Cycling Towards Success

How an eBike Firm Managed to Grow During the Pandemic

“With funding like this, we’re able to make competitive pay for people from other provinces to get them to move to Saskatoon and Saskatchewan.” 

That’s what Biktrix founder and CEO Roshan Thomas said this summer. His Saskatoon-based eBike firm was one of a number of businesses receiving funding from the Business Scale-Up and Productivity (BSP) program through Prairies Economic Development Canada (PrairiesCan). 

Biktrix custom-builds electric bikes in Saskatoon, directly selling them online and showing them to prospective owners in-person at storefronts in Saskatoon and British Columbia. The bikes are designed in Canada and are completely customizable by the buyer. The company exports worldwide and has customers in the USA, Europe, and the Middle East.

Like many other companies, Biktrix struggled during the COVID-19 pandemic. It was hard to meet salary expectations, resulting in a labour shortage that hurt employers across the country. So, Thomas applied for funding from PrairiesCan. Biktrix received a $3.5 million interest-free loan, allowing it to keep growing and bring software and hardware for its eBikes to market. 

This funding gave Biktrix the chance to train local, Saskatoon-based workers while also recruiting new hires from across Canada by offering competitive wages. Opening the door for skilled labour in Saskatchewan helps brand the province as an attractive place to work. It even helps attract those with little or no experience in the growing e-commerce sector. For example, Thomas was able to hire an employee who, at the time, was making sandwiches. PrairiesCan funding enabled him to pair this recruit with a senior web developer and learn the skills needed to succeed in his new role.

In June, the Hon. Dan Vandal, Minister for PrairiesCan, announced funding of almost $26 million for 11 innovative businesses in Saskatchewan, including Biktrix. The funds would help them expand, modernize their operations, and create jobs with competitive wages. PrairiesCan delivered these funds through the Business Scale-up and Productivity (BSP) program and the Jobs and Growth Fund (JGF). The funds are expected to result in over $470 million in revenue for the province, including more than  $290 million in export sales.

Through BSP, PrairiesCan supports high-growth businesses that are scaling up and producing innovative goods, services, or technologies. It offers interest free repayable funding to incorporated businesses.

The success of Saskatchewan-based firms like Biktrix is precisely why the Government funds them in the first place. As Minister Vandal said when announcing the funding, “Saskatchewan’s economy is strong, and the businesses supported today are just a few examples of what makes Saskatchewan a great place to invest, do business, and grow.” 

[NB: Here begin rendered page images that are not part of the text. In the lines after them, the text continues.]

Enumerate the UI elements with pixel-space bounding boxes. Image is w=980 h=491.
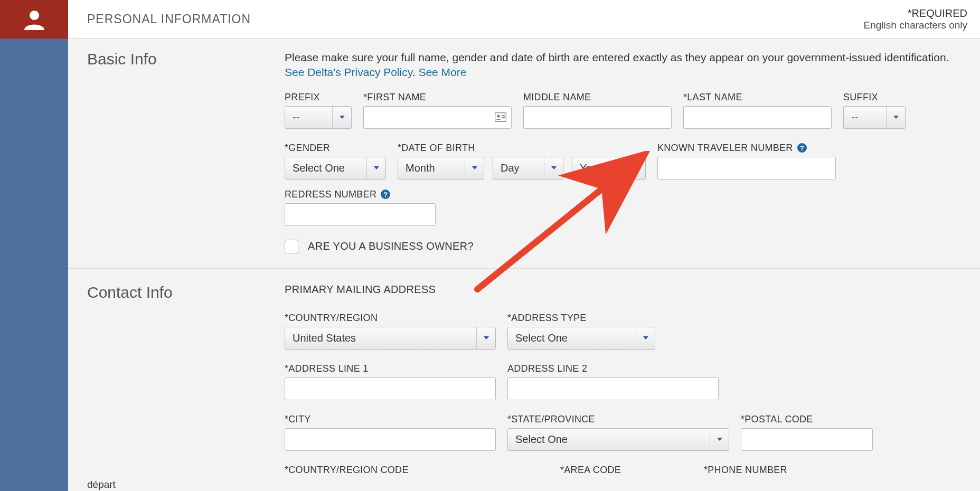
see-more-link[interactable]: See More <box>418 66 466 78</box>
middle-name-input[interactable] <box>523 106 672 129</box>
last-name-input[interactable] <box>683 106 832 129</box>
address-type-label: *ADDRESS TYPE <box>507 313 655 324</box>
ktn-label: KNOWN TRAVELER NUMBER <box>657 143 793 154</box>
city-label: *CITY <box>285 414 496 425</box>
redress-info-icon[interactable]: ? <box>381 190 390 199</box>
address-line-2-input[interactable] <box>507 377 719 400</box>
gender-label: *GENDER <box>285 143 386 154</box>
postal-code-input[interactable] <box>741 428 873 451</box>
state-select[interactable]: Select One <box>507 428 729 451</box>
gender-select[interactable]: Select One <box>285 157 386 180</box>
first-name-input[interactable] <box>363 106 512 129</box>
svg-rect-4 <box>502 117 505 118</box>
sidebar-profile-tab[interactable] <box>0 0 68 39</box>
area-code-label: *AREA CODE <box>560 465 692 476</box>
svg-rect-3 <box>502 115 505 116</box>
person-icon <box>22 9 46 30</box>
address-type-select[interactable]: Select One <box>507 327 655 350</box>
suffix-label: SUFFIX <box>843 92 906 103</box>
mailing-address-heading: PRIMARY MAILING ADDRESS <box>285 284 967 296</box>
city-input[interactable] <box>285 428 496 451</box>
first-name-label: *FIRST NAME <box>363 92 512 103</box>
country-label: *COUNTRY/REGION <box>285 313 496 324</box>
chevron-down-icon <box>710 429 729 450</box>
ktn-input[interactable] <box>657 157 836 180</box>
suffix-select[interactable]: -- <box>843 106 906 129</box>
dob-label: *DATE OF BIRTH <box>398 143 646 154</box>
dob-day-select[interactable]: Day <box>493 157 563 180</box>
chevron-down-icon <box>886 107 905 128</box>
address-line-1-label: *ADDRESS LINE 1 <box>285 363 496 374</box>
dob-month-select[interactable]: Month <box>398 157 484 180</box>
privacy-policy-link[interactable]: See Delta's Privacy Policy <box>285 66 412 78</box>
contact-info-heading: Contact Info <box>87 284 285 301</box>
page-title: PERSONAL INFORMATION <box>87 12 864 26</box>
business-owner-label: ARE YOU A BUSINESS OWNER? <box>308 240 474 252</box>
basic-help-text: Please make sure your full name, gender … <box>285 50 967 80</box>
chevron-down-icon <box>636 327 655 349</box>
last-name-label: *LAST NAME <box>683 92 832 103</box>
business-owner-checkbox[interactable] <box>285 240 298 253</box>
ktn-info-icon[interactable]: ? <box>797 143 807 153</box>
chevron-down-icon <box>544 157 563 179</box>
chevron-down-icon <box>465 157 484 179</box>
phone-number-label: *PHONE NUMBER <box>704 465 862 476</box>
svg-point-2 <box>497 115 500 118</box>
middle-name-label: MIDDLE NAME <box>523 92 672 103</box>
country-select[interactable]: United States <box>285 327 496 350</box>
header-required-note: *REQUIRED English characters only <box>864 7 967 31</box>
contact-card-icon <box>495 112 506 122</box>
svg-point-0 <box>30 11 39 20</box>
address-line-1-input[interactable] <box>285 377 496 400</box>
page-header: PERSONAL INFORMATION *REQUIRED English c… <box>68 0 980 39</box>
postal-code-label: *POSTAL CODE <box>741 414 873 425</box>
prefix-select[interactable]: -- <box>285 106 352 129</box>
contact-info-section: Contact Info PRIMARY MAILING ADDRESS *CO… <box>68 268 980 491</box>
chevron-down-icon <box>476 327 495 349</box>
state-label: *STATE/PROVINCE <box>507 414 729 425</box>
address-line-2-label: ADDRESS LINE 2 <box>507 363 719 374</box>
redress-input[interactable] <box>285 203 436 226</box>
chevron-down-icon <box>332 107 351 128</box>
chevron-down-icon <box>626 157 645 179</box>
sidebar <box>0 0 68 491</box>
business-owner-row: ARE YOU A BUSINESS OWNER? <box>285 240 967 253</box>
prefix-label: PREFIX <box>285 92 352 103</box>
basic-info-section: Basic Info Please make sure your full na… <box>68 50 980 268</box>
dob-year-select[interactable]: Year <box>572 157 646 180</box>
chevron-down-icon <box>366 157 385 179</box>
country-code-label: *COUNTRY/REGION CODE <box>285 465 549 476</box>
redress-label: REDRESS NUMBER <box>285 189 376 200</box>
basic-info-heading: Basic Info <box>87 50 285 68</box>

Thomas agreed, stating that PrairiesCan funding will help “catapult our growth by hiring more qualified staff and generating more economic impact through local and export sales.” 

It’s that kind of partnership between the federal government and local small and medium-sized businesses that turn funding needs into local success stories. Biktrix joins a growing list of partners that have navigated economic challenges in a changing world, and adapted their operations to keep growing. 

You can read more about Biktrix and other success stories on PrairiesCan website. The stories are sorted by sector, ranging from manufacturing to tourism and life sciences. You can also follow on Twitter or LinkedIn to get the latest news on funding programs and how they help grow and stabilize local economies. 

As Minister Vandal said in June, “To succeed in the new global economy, businesses need to commercialize their cutting-edge products and services to accelerate growth and create new markets. When those promising businesses need that extra help to achieve success, our government will be there to help.”